WHAT TO PRODUCE
Write out exactly the lines below starting at the one containing "If you can find" and ending at the one containing "is now being". Omit every picture.

THE INPUT
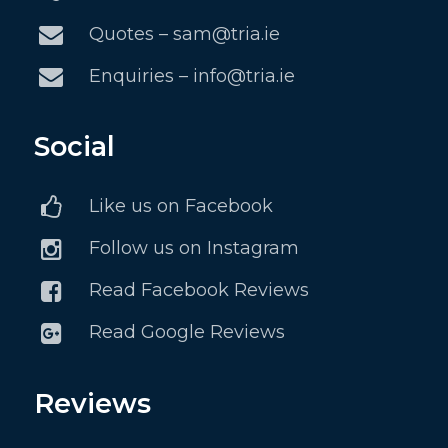
Quotes – sam@tria.ie
Enquiries – info@tria.ie
Social
Like us on Facebook
Follow us on Instagram
Read Facebook Reviews
Read Google Reviews
Reviews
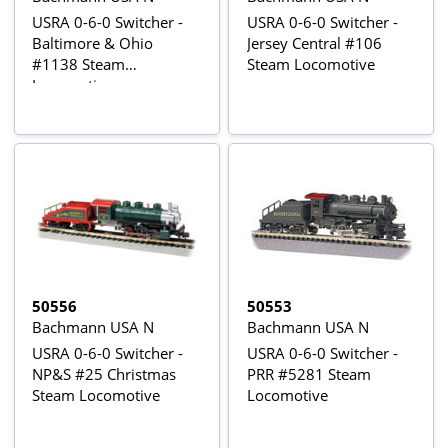
USRA 0-6-0 Switcher -
USRA 0-6-0 Switcher -
Baltimore & Ohio
Jersey Central #106
#1138 Steam
Steam Locomotive
Locomotive
50556
50553
Bachmann USA N
Bachmann USA N
USRA 0-6-0 Switcher -
USRA 0-6-0 Switcher -
NP&S #25 Christmas
PRR #5281 Steam
Steam Locomotive
Locomotive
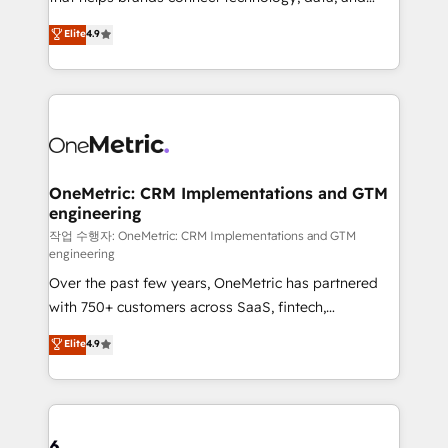
Partner and ISO 27001:2022 certified consultancy,
creativity to achieve measurable results. Founded in
Elite
4.9
we blend strategy, creativity, and technology to help
Barcelona and operating across Spain, LATAM, and
organisations scale smarter and grow stronger.
the UK, we support global companies in building
smarter marketing, sales, and customer success
strategies. As the only HubSpot Elite Partner in
Iberia (Spain & Portugal), we combine human insight
with intelligent automation to drive sustainable
growth. Our multidisciplinary team designs solutions
OneMetric: CRM Implementations and GTM
engineering
that simplify complexity, boost performance, and
turn innovation into real impact. 🌍 Highlights •
작업 수행자: OneMetric: CRM Implementations and GTM
engineering
HubSpot Partner since 2012 • 2022 EMEA Impact
Over the past few years, OneMetric has partnered
Award: Best Integration • 150+ successful HubSpot
with 750+ customers across SaaS, fintech,
projects • Clients in 30+ industries • Proprietary
healthcare, real estate, and other industries. With
technology for integrations • Multilingual team:
Elite
4.9
150+ HubSpot-certified experts, we deliver scalable
English, Spanish, Portuguese & Italian 👉 Grow
solutions to complex GTM and RevOps challenges.
smarter with AI and HubSpot.
Our Expertise 🔹 Onboarding & Implementation:
Accredited HubSpot Partner, ensuring smooth setup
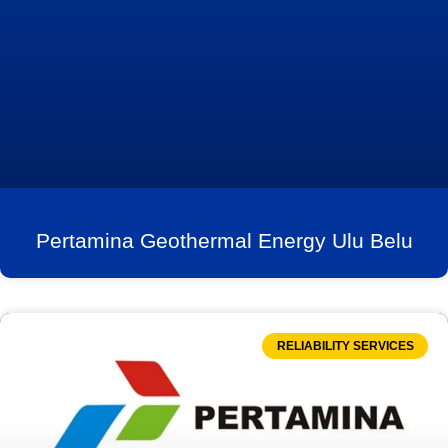
Pertamina Geothermal Energy Ulu Belu
RELIABILITY SERVICES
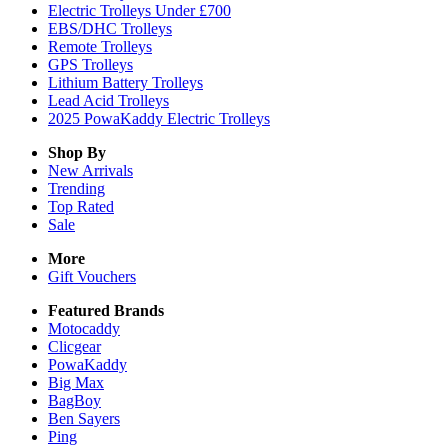
Electric Trolleys Under £700
EBS/DHC Trolleys
Remote Trolleys
GPS Trolleys
Lithium Battery Trolleys
Lead Acid Trolleys
2025 PowaKaddy Electric Trolleys
Shop By
New Arrivals
Trending
Top Rated
Sale
More
Gift Vouchers
Featured Brands
Motocaddy
Clicgear
PowaKaddy
Big Max
BagBoy
Ben Sayers
Ping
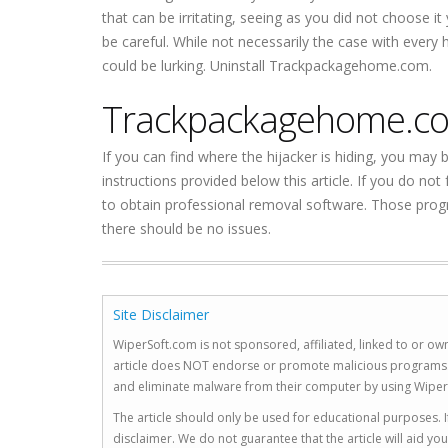
that can be irritating, seeing as you did not choose i
be careful. While not necessarily the case with every
could be lurking. Uninstall Trackpackagehome.com.
Trackpackagehome.c
If you can find where the hijacker is hiding, you may
instructions provided below this article. If you do
to obtain professional removal software. Those pro
there should be no issues.
Site Disclaimer
WiperSoft.com is not sponsored, affiliated, linked to or own
article does NOT endorse or promote malicious programs. The
and eliminate malware from their computer by using Wiper
The article should only be used for educational purposes. If
disclaimer. We do not guarantee that the article will aid 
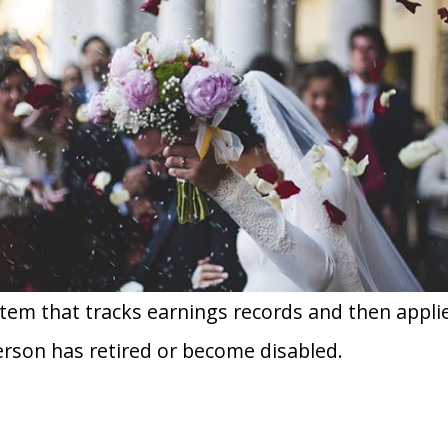
ystem that tracks earnings records and then appl
erson has retired or become disabled.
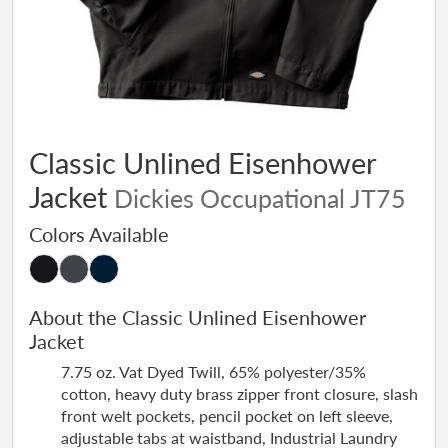
Classic Unlined Eisenhower
Jacket
Dickies Occupational JT75
Colors Available
About the Classic Unlined Eisenhower
Jacket
7.75 oz. Vat Dyed Twill, 65% polyester/35%
cotton, heavy duty brass zipper front closure, slash
front welt pockets, pencil pocket on left sleeve,
adjustable tabs at waistband, Industrial Laundry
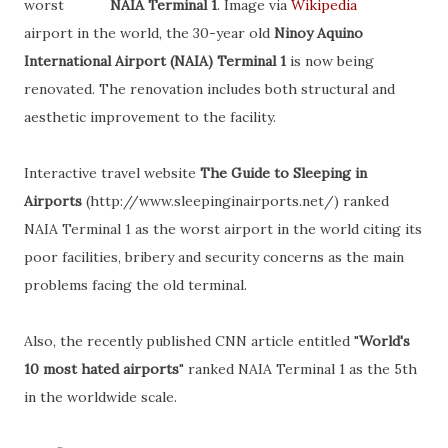
worst
NAIA Terminal 1
. Image via
Wikipedia
airport in the world, the 30-year old
Ninoy Aquino
International Airport (NAIA) Terminal 1
is now being
renovated. The renovation includes both structural and
aesthetic improvement to the facility.
Interactive travel website
The Guide to Sleeping in
Airports
(http://www.sleepinginairports.net/) ranked
NAIA Terminal 1 as the worst airport in the world citing its
poor facilities, bribery and security concerns as the main
problems facing the old terminal.
Also, the recently published CNN article entitled "
World's
10 most hated airports
" ranked NAIA Terminal 1 as the 5th
in the worldwide scale.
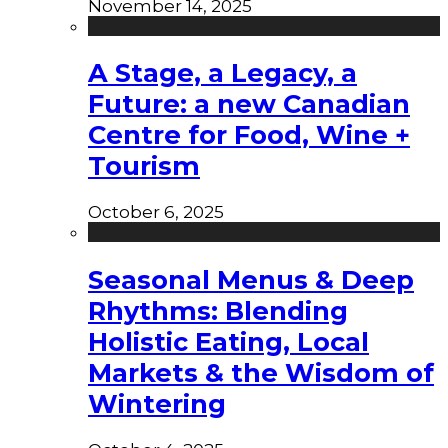
November 14, 2025
A Stage, a Legacy, a
Future: a new Canadian
Centre for Food, Wine +
Tourism
October 6, 2025
Seasonal Menus & Deep
Rhythms: Blending
Holistic Eating, Local
Markets & the Wisdom of
Wintering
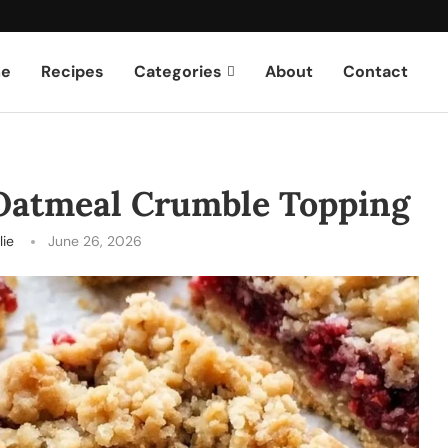
e
Recipes
Categories
About
Contact
 Oatmeal Crumble Topping
lie
June 26, 2026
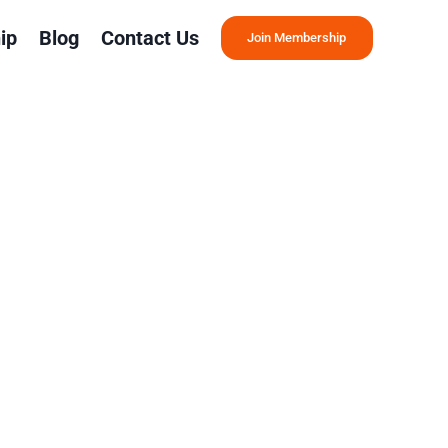
ip
Blog
Contact Us
Join Membership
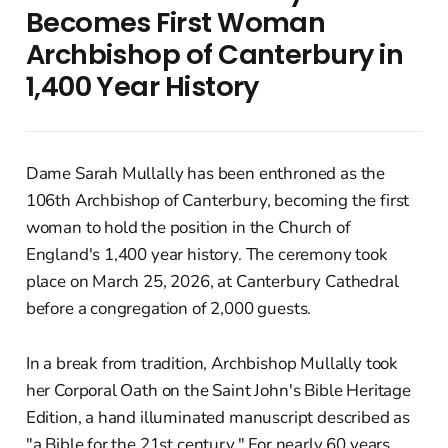
Becomes First Woman
Archbishop of Canterbury in
1,400 Year History
Dame Sarah Mullally has been enthroned as the
106th Archbishop of Canterbury, becoming the first
woman to hold the position in the Church of
England's 1,400 year history. The ceremony took
place on March 25, 2026, at Canterbury Cathedral
before a congregation of 2,000 guests.
In a break from tradition, Archbishop Mullally took
her Corporal Oath on the Saint John's Bible Heritage
Edition, a hand illuminated manuscript described as
"a Bible for the 21st century." For nearly 60 years,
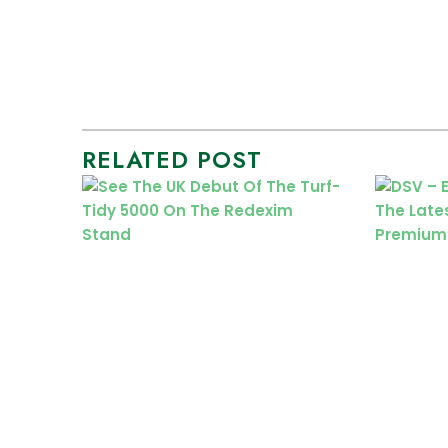
RELATED POST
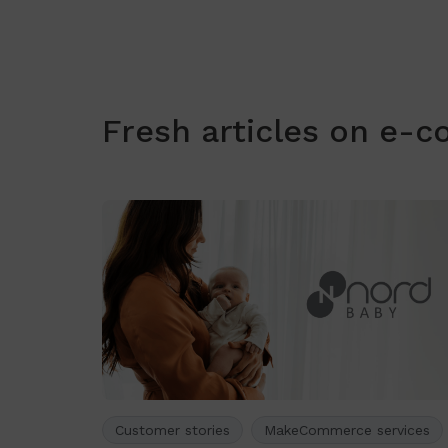
Fresh articles on e-
Customer stories
MakeCommerce services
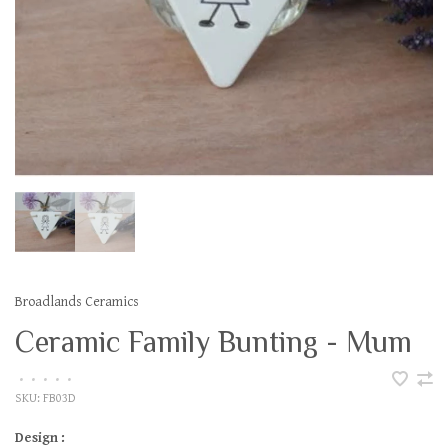
Broadlands Ceramics
Ceramic Family Bunting - Mum
•
•
•
•
•
SKU:
FB03D
Design :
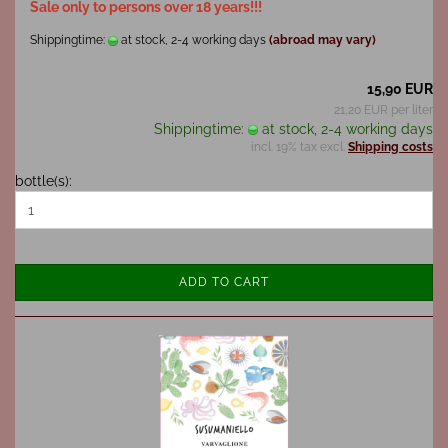
Sale only to persons over 18 years!!!
Shippingtime:
at stock, 2-4 working days
(abroad may vary)
15,90 EUR
21,20 EUR per liter
Shippingtime:
at stock, 2-4 working days
incl. 19% tax excl.
Shipping costs
bottle(s):
ADD TO CART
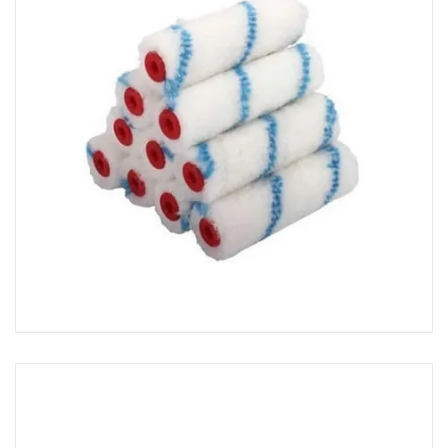
GRP Tool Packs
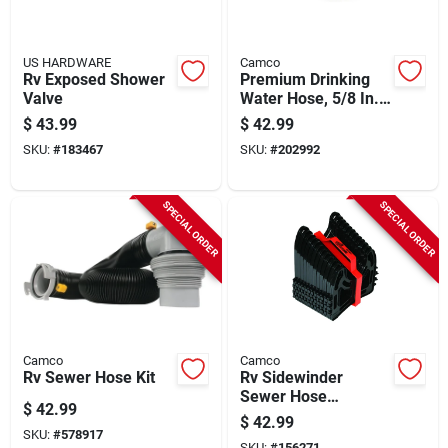
US HARDWARE
Camco
Rv Exposed Shower
Premium Drinking
Valve
Water Hose, 5/8 In.
X 35 Ft.
$
43.99
$
42.99
SKU:
#
183467
SKU:
#
202992
SPECIAL ORDER
SPECIAL ORDER
Camco
Camco
Rv Sewer Hose Kit
Rv Sidewinder
Sewer Hose
$
42.99
Support, 15 Ft.
$
42.99
SKU:
#
578917
SKU:
#
156271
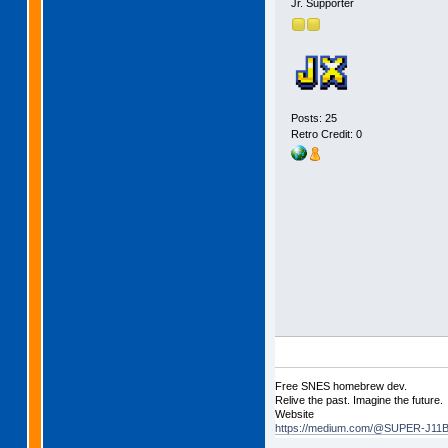
Jr. Supporter
Posts: 25
Retro Credit: 0
Free SNES homebrew dev.
Relive the past. Imagine the future.
Website
https://medium.com/@SUPER-J11BI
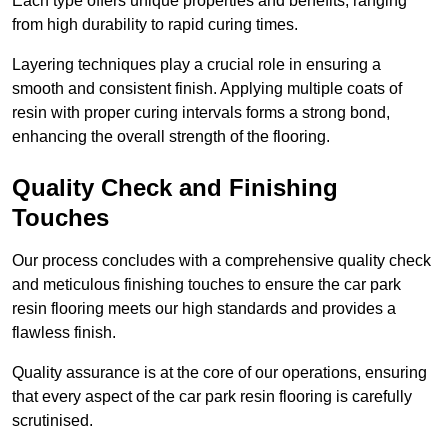
Each type offers unique properties and benefits, ranging
from high durability to rapid curing times.
Layering techniques play a crucial role in ensuring a
smooth and consistent finish. Applying multiple coats of
resin with proper curing intervals forms a strong bond,
enhancing the overall strength of the flooring.
Quality Check and Finishing
Touches
Our process concludes with a comprehensive quality check
and meticulous finishing touches to ensure the car park
resin flooring meets our high standards and provides a
flawless finish.
Quality assurance is at the core of our operations, ensuring
that every aspect of the car park resin flooring is carefully
scrutinised.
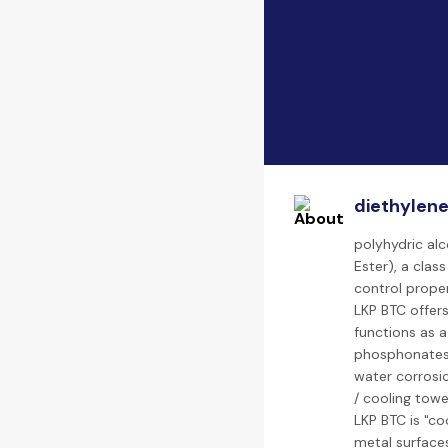
diethylene
polyhydric al
Ester), a clas
control proper
LKP BTC offer
functions as a 
phosphonates.
water corrosio
/ cooling towe
LKP BTC is "co
metal surfaces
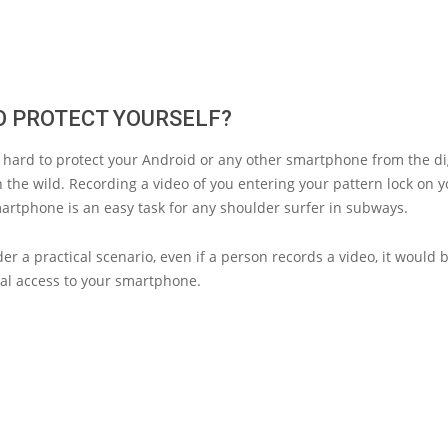
O PROTECT YOURSELF?
 hard to protect your Android or any other smartphone from the di
n the wild. Recording a video of you entering your pattern lock on 
artphone is an easy task for any shoulder surfer in subways.
der a practical scenario, even if a person records a video, it would 
cal access to your smartphone.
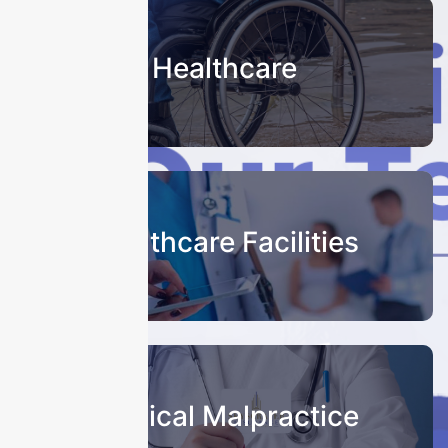
Healthcare
Healthcare Facilities
Medical Malpractice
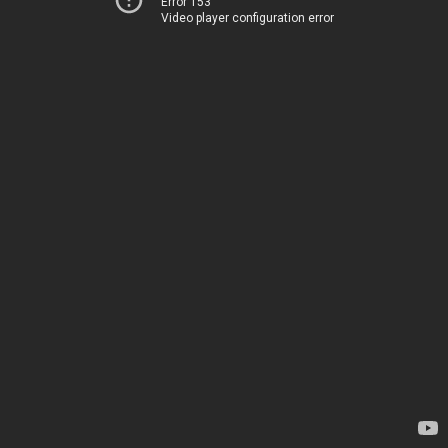
Error 153
Video player configuration error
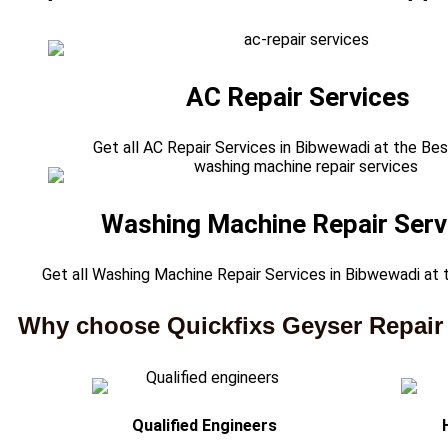
AC Repair Services
Get all AC Repair Services in Bibwewadi at the Bes
Washing Machine Repair Serv
Get all Washing Machine Repair Services in Bibwewadi at 
Why choose Quickfixs Geyser Repair
Qualified Engineers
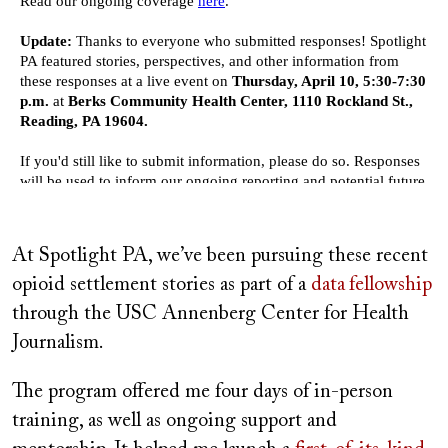
At Spotlight PA, we’ve been pursuing these recent
opioid settlement stories as part of a
data
fellowship
through the USC Annenberg Center for Health
Journalism.
The program offered me four days of in-person
training, as well as ongoing support and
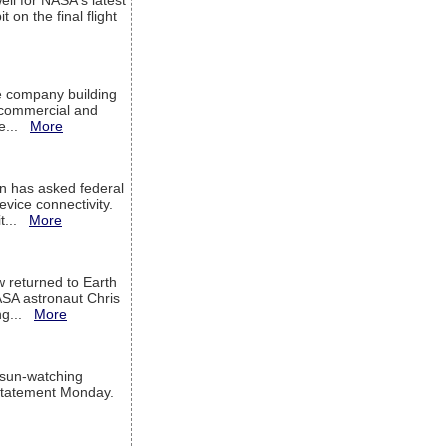
ell for NASA's latest
 on the final flight
e company building
h commercial and
We...
More
 has asked federal
evice connectivity.
it...
More
w returned to Earth
ASA astronaut Chris
ng...
More
 sun-watching
a statement Monday.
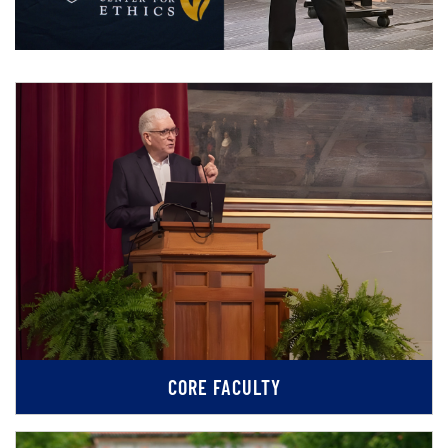
CORE FACULTY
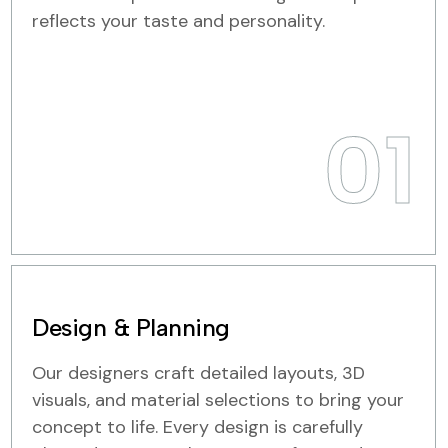
reflects your taste and personality.
01
Design & Planning
Our designers craft detailed layouts, 3D
visuals, and material selections to bring your
concept to life. Every design is carefully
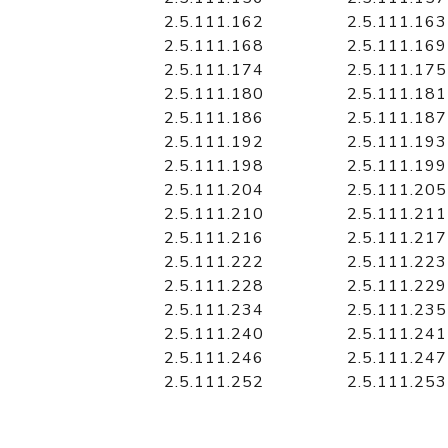
2.5.111.162
2.5.111.163
2.5.111.168
2.5.111.169
2.5.111.174
2.5.111.175
2.5.111.180
2.5.111.181
2.5.111.186
2.5.111.187
2.5.111.192
2.5.111.193
2.5.111.198
2.5.111.199
2.5.111.204
2.5.111.205
2.5.111.210
2.5.111.211
2.5.111.216
2.5.111.217
2.5.111.222
2.5.111.223
2.5.111.228
2.5.111.229
2.5.111.234
2.5.111.235
2.5.111.240
2.5.111.241
2.5.111.246
2.5.111.247
2.5.111.252
2.5.111.253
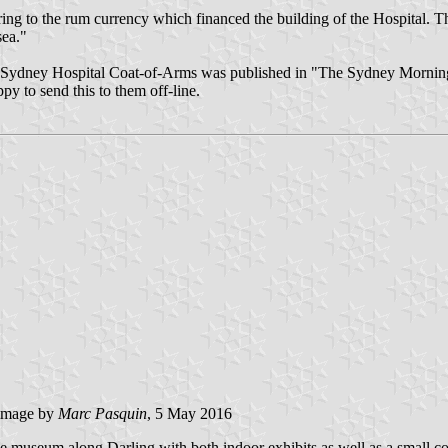
ring to the rum currency which financed the building of the Hospital. The
sea."
 the Sydney Hospital Coat-of-Arms was published in "The Sydney Mornin
y to send this to them off-line.
image by
Marc Pasquin
, 5 May 2016
 museum along Darling with both indoor exhibits as well as a small colle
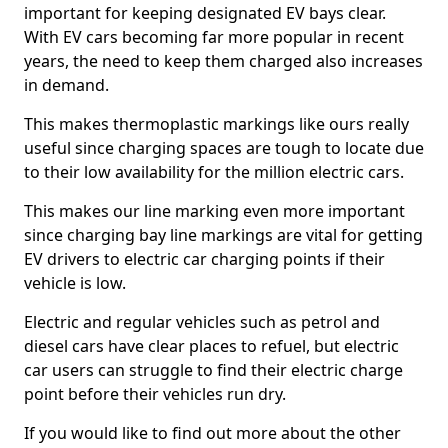
important for keeping designated EV bays clear.
With EV cars becoming far more popular in recent
years, the need to keep them charged also increases
in demand.
This makes thermoplastic markings like ours really
useful since charging spaces are tough to locate due
to their low availability for the million electric cars.
This makes our line marking even more important
since charging bay line markings are vital for getting
EV drivers to electric car charging points if their
vehicle is low.
Electric and regular vehicles such as petrol and
diesel cars have clear places to refuel, but electric
car users can struggle to find their electric charge
point before their vehicles run dry.
If you would like to find out more about the other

EXERCISE OUTPUT
If you can find where the hijacker is hiding, you may
instructions provided below this article. If you do
to obtain professional removal software. Those pro
there should be no issues.
Site Disclaimer
WiperSoft.com is not sponsored, affiliated, linked to or own
article does NOT endorse or promote malicious programs. The
and eliminate malware from their computer by using Wiper
The article should only be used for educational purposes. If
disclaimer. We do not guarantee that the article will aid 
ystem that tracks earnings records and then appl
erson has retired or become disabled.
Classic Unlined Eisenhower
Jacket
Dickies Occupational JT75
Colors Available
About the Classic Unlined Eisenhower
Jacket
7.75 oz. Vat Dyed Twill, 65% polyester/35%
cotton, heavy duty brass zipper front closure, slash
front welt pockets, pencil pocket on left sleeve,
adjustable tabs at waistband, Industrial Laundry
worst
NAIA Terminal 1
. Image via
Wikipedia
airport in the world, the 30-year old
Ninoy Aquino
International Airport (NAIA) Terminal 1
is now being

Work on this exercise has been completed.